What you have to do
Where a line of the data below has the string "Chọn", copy that line.

· · · · · · ·

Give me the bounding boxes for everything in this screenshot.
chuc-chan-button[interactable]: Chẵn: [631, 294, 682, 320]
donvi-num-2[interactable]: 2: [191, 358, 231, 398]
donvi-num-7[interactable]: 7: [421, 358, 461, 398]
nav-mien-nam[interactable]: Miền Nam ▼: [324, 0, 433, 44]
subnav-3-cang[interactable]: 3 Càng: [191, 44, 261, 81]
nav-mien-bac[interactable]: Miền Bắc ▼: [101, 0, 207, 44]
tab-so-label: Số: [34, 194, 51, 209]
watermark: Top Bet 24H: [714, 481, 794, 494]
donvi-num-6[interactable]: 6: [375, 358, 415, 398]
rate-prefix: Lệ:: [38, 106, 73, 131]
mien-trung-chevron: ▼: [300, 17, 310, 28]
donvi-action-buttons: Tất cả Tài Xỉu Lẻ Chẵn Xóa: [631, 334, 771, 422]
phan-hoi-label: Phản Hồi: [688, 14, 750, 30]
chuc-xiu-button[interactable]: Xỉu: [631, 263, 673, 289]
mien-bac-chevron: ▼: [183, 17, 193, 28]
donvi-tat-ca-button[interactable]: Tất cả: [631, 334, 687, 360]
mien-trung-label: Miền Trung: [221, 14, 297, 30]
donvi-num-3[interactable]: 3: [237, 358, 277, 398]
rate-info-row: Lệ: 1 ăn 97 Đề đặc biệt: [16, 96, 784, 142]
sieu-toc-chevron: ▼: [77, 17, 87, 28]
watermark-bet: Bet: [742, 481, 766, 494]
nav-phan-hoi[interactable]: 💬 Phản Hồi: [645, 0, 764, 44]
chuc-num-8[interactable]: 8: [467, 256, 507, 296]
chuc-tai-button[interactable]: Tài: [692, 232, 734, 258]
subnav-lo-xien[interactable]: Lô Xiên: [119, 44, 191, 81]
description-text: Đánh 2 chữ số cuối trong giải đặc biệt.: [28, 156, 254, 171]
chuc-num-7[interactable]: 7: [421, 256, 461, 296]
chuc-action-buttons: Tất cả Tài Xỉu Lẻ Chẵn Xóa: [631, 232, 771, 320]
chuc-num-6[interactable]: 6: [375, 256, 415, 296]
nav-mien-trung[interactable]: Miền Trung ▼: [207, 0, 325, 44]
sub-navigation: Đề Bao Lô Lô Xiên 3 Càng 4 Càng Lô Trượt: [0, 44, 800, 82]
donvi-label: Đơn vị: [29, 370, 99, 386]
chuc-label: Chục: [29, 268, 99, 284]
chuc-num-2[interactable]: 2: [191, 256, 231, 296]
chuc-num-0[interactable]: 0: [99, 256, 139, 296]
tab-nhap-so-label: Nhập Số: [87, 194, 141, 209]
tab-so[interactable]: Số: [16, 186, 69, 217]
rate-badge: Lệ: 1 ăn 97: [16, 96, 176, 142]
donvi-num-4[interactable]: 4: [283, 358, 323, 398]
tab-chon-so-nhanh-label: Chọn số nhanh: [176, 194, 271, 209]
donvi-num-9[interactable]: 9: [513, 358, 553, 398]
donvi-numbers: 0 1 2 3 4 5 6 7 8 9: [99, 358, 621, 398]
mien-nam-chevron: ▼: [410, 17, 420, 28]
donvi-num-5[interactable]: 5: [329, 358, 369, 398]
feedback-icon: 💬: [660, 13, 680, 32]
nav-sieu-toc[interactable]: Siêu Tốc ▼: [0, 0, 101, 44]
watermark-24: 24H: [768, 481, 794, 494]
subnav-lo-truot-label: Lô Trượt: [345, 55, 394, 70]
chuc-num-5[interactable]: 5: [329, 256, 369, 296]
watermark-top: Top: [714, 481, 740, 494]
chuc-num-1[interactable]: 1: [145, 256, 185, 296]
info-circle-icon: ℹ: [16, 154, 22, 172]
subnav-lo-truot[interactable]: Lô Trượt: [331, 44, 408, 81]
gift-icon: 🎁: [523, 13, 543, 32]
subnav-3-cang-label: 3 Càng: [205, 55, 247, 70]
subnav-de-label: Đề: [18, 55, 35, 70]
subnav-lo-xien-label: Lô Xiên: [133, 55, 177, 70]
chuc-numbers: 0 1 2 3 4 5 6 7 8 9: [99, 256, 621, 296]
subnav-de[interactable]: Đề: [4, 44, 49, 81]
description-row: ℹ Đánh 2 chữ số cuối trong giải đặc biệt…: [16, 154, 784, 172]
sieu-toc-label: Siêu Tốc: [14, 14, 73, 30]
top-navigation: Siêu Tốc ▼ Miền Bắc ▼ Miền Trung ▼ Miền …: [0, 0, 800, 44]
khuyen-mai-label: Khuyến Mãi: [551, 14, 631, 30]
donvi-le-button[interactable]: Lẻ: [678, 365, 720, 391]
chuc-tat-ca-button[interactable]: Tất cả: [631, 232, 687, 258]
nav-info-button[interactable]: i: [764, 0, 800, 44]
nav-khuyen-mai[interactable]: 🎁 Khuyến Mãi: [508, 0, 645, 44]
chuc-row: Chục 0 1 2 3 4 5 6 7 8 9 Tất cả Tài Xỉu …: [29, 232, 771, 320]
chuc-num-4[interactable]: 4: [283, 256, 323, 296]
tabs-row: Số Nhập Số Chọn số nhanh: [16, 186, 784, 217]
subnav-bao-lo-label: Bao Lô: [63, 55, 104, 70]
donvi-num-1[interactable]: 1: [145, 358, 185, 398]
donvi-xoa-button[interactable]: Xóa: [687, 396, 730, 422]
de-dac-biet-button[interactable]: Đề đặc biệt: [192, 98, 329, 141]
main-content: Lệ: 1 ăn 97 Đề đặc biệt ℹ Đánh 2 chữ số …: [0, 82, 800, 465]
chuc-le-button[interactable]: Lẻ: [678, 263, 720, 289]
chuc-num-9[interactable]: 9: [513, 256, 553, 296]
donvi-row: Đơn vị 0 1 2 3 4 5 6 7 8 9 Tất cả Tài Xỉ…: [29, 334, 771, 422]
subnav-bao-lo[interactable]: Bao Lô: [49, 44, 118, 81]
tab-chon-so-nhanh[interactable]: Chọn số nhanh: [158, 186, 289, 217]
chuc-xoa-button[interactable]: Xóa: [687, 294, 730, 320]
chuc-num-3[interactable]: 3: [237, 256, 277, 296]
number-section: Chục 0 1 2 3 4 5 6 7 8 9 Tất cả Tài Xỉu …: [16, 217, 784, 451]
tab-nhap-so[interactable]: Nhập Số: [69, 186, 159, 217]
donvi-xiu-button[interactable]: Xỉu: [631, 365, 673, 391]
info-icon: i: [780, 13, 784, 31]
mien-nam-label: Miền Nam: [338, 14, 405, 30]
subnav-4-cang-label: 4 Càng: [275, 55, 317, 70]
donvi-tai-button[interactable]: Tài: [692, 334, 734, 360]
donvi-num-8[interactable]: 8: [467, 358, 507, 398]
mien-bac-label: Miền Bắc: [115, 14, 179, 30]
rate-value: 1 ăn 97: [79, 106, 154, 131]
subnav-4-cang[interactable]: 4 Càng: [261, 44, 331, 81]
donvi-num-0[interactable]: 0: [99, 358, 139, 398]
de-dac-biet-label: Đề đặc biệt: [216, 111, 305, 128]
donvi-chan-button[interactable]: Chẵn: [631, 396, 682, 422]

· · · · · · ·

Your response
tab-chon-so-nhanh-label: Chọn số nhanh: [176, 194, 271, 209]
tabs-row: Số Nhập Số Chọn số nhanh: [16, 186, 784, 217]
tab-chon-so-nhanh[interactable]: Chọn số nhanh: [158, 186, 289, 217]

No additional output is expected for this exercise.